In a message dated 1/13/98 11:00:37 AM, hanson@econ.berkeley.edu wrote:
>Many women I've known have seemed to have strong drive to have
>and hold a baby of their own. They then use their cognitive
>abilities to figure out how to get such a baby. I think many
>men similarly have drives for kids of their own, which they
>then use their cognitive abilities to figure out how to get.
We use our cognitive abilities to achieve our drives. However,
what the kind of drive you're referring to is mostly the desire
to have and hold the baby - not the desire for the abstract
knowledge of the possibility of the baby's existence, which
is all a sperm donor will get. Drives for experience appear
much easier to evolve than drives for particular abstract
knowledge.
>So I don't think its that evolution hasn't adjusted to the
>fact that we have brains and can use them to get what we want.
>It's more that the particular things we are driven to want
>are not as abstract as the things our genes actually want.
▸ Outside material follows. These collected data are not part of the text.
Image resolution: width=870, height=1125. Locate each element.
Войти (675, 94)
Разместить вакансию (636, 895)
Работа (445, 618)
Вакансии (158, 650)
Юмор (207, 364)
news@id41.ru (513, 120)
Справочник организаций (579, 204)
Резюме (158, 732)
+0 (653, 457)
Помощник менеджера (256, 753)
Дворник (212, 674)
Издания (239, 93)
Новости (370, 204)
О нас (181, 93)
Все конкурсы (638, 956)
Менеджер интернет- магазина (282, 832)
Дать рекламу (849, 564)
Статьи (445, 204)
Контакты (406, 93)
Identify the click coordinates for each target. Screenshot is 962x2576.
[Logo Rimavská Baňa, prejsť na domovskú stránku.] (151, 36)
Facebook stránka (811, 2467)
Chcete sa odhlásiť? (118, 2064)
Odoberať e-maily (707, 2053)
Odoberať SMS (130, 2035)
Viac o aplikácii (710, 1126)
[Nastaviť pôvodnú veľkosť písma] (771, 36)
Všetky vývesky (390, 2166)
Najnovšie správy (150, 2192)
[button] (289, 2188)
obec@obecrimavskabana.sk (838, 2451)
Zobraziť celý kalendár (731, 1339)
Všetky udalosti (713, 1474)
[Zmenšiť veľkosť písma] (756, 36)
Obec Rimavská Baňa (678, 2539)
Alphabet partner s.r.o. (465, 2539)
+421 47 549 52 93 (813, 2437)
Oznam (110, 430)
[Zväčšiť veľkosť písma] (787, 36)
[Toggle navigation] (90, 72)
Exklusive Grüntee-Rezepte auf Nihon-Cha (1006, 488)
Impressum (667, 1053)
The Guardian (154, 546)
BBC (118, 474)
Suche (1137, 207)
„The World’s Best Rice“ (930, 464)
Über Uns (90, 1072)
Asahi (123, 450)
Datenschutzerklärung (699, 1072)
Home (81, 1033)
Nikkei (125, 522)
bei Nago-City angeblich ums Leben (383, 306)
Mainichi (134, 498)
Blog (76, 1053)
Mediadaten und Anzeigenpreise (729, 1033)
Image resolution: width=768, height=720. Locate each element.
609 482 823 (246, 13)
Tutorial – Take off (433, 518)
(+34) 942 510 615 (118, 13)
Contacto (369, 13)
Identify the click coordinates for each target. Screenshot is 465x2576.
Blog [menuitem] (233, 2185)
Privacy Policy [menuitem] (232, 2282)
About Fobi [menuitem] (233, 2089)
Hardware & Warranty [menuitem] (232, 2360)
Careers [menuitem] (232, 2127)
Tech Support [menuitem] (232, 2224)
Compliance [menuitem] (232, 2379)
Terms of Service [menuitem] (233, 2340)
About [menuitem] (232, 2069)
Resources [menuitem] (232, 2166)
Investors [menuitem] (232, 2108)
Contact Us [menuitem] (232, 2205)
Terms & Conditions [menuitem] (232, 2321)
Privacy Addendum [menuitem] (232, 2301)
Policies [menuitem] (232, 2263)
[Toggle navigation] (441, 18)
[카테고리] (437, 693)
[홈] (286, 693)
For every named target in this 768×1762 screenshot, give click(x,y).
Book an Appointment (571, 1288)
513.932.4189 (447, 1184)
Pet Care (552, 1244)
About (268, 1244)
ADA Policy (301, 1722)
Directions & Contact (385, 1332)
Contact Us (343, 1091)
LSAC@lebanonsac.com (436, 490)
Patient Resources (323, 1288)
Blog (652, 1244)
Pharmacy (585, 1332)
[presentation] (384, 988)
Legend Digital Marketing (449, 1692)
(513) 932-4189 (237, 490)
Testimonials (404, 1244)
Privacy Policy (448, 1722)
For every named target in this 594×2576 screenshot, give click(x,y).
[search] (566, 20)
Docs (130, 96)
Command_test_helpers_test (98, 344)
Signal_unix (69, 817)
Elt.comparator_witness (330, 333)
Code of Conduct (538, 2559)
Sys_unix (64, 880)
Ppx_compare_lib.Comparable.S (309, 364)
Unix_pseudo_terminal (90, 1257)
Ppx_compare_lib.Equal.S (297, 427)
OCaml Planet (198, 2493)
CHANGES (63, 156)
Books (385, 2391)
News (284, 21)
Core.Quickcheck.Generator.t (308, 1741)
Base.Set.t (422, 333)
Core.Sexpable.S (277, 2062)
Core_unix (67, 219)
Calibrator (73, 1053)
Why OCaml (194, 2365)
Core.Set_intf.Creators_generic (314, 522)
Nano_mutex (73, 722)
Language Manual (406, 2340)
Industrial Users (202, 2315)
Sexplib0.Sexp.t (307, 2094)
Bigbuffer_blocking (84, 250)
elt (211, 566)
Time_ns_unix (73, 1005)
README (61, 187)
>So there are cases left out, cases which once were negligible,
>but are now important.
Yes, obviously even if evolution can do such a thing, it hasn't
yet had a chance. But I can't think of any particular abstract
knowledge we have a drive for (the drives for curiosity and
religion operate mostly independently of their intellectual
subjects.) That, I think, demonstrates that genetic evolution has
a hard time generating drives for particular abstract knowledge.